In some ways, Mr. Ito’s style foreshadows the changing nature of knowledge work; he moves among many organizations at once, balancing his entrepreneurial individualism against an avid, even obsessive participation in the organizations and communities that interest him, whether online or offline. In one week earlier this year, he advised Yasuo Tanaka, governor of Japan’s Nagano prefecture, on creating a free voice over IP service; kicked off former Sony Chairman Nobuyuki Idei’s annual retreat for senior executives in Hawaii with a talk about how to profit from “free” media; and then flew on to Amsterdam to address a hacker’s convention about open source software strategies. A week later, he was in San Francisco, counseling the lawyers at the Creative Commons on how to balance intellectual property protection with real-world Web usage patterns.
Typically, when Mr. Ito discerns an idea with promise, he founds a company or funds an existing business to capitalize on that promise. Once the business is humming, he walks away to the next cool idea, expressing little interest in the money made on the venture, but continuing to evangelize its potential as a builder of communities and an enabler of public participation.
“This is Joi’s way of working,” says his younger sister, Mizuko “Mimi” Ito, who is a research scientist at the University of Southern California’s Annenberg Center and coeditor of Personal, Portable, Pedestrian: Mobile Phones in Japanese Life (MIT Press, 2005). “He immerses himself in things; he participates. That’s why his way of learning is so different from academics or pundits who tend to talk about things without trying them out. I think Joi gets a lot of street cred because he actually jumps in.”

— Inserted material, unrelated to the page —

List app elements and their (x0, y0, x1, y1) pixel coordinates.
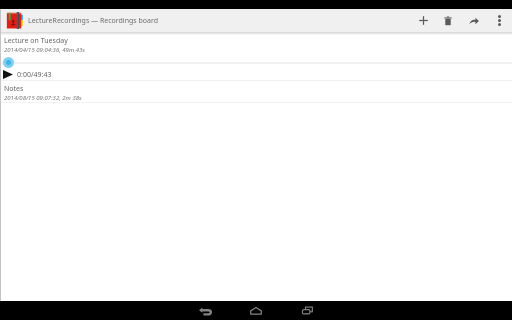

Indeed, in nearly all of his investments, Mr. Ito has been an obsessive user of the technology before putting any money to work. Typical was his early involvement with Six Apart, the San Francisco startup that created Movable Type, a leading software tool for producing blogs. Mr. Ito started using the program in 2001 and approached the founders in 2002. “I started playing around with blog software,” says Mr. Ito, “and I sort of just clicked about where this was all going to go. Then I blogged like crazy until I understood blogging well. Then I went and met every blogging company worth talking to. I ended up approaching the company that made the software that I was using.”

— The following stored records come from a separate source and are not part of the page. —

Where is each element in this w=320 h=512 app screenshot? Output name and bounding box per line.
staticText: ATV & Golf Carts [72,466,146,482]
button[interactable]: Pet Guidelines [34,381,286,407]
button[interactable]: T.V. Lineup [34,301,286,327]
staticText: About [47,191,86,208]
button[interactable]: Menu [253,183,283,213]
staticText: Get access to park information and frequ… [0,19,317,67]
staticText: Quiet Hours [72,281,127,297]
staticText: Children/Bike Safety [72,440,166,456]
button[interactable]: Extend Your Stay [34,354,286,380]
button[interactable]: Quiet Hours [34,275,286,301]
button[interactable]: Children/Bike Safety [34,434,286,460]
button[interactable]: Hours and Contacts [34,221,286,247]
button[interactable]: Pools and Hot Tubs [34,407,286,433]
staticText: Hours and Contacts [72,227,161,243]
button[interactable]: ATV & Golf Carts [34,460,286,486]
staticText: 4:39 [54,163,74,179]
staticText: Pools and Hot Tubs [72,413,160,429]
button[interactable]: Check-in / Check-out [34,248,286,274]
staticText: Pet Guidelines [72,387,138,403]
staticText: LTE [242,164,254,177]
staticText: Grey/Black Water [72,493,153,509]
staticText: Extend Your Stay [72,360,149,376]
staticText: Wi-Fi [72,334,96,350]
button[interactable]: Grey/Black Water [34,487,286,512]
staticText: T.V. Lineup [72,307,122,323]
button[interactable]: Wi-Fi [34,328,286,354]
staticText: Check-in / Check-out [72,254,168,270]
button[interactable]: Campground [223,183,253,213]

Even then, the founders of Six Apart — a husband-and-wife team named Ben and Mena Trott — told him they weren’t interested in accepting venture capital. But Mr. Ito persisted. “Joi brought an enthusiasm as a user, which we don’t assume in most investors,” says Mena Trott. “He localized Movable Type in Japanese, independent of any funding. He also donated some money, just as a user; it was probably about $1,500, which was our biggest donation ever. And a lot of our early relationships, like our partnerships with Fujitsu and NTT, were helped by Joi’s connections in Japan.”
Despite his occasional forays into left-wing politics (he advised the Howard Dean campaign on its use of blogs and digital networks), Mr. Ito professes to have no particular political agenda. Indeed, the common theme among his interests and investments is always media and media-created communities. Blogs, wikis, and mass-market role-playing games are all instruments that allow people to communicate and collaborate in depth with people they would never otherwise meet.
“He has a leading-edge insight into communities and the ways they’re using technologies on the Net,” says Lawrence Lessig, the C. Wendell and Edith M. Carlsmith Professor of Law at Stanford, chairman of the Creative Commons, and author of Free Culture: The Nature and Future of Creativity (Penguin, 2005). “These technologies destabilize existing corporate structures, but also create different social and corporate power structures. Joi’s a mixture of anthropologist and activist; he’s uniquely willing to play as both an insider and an outsider.”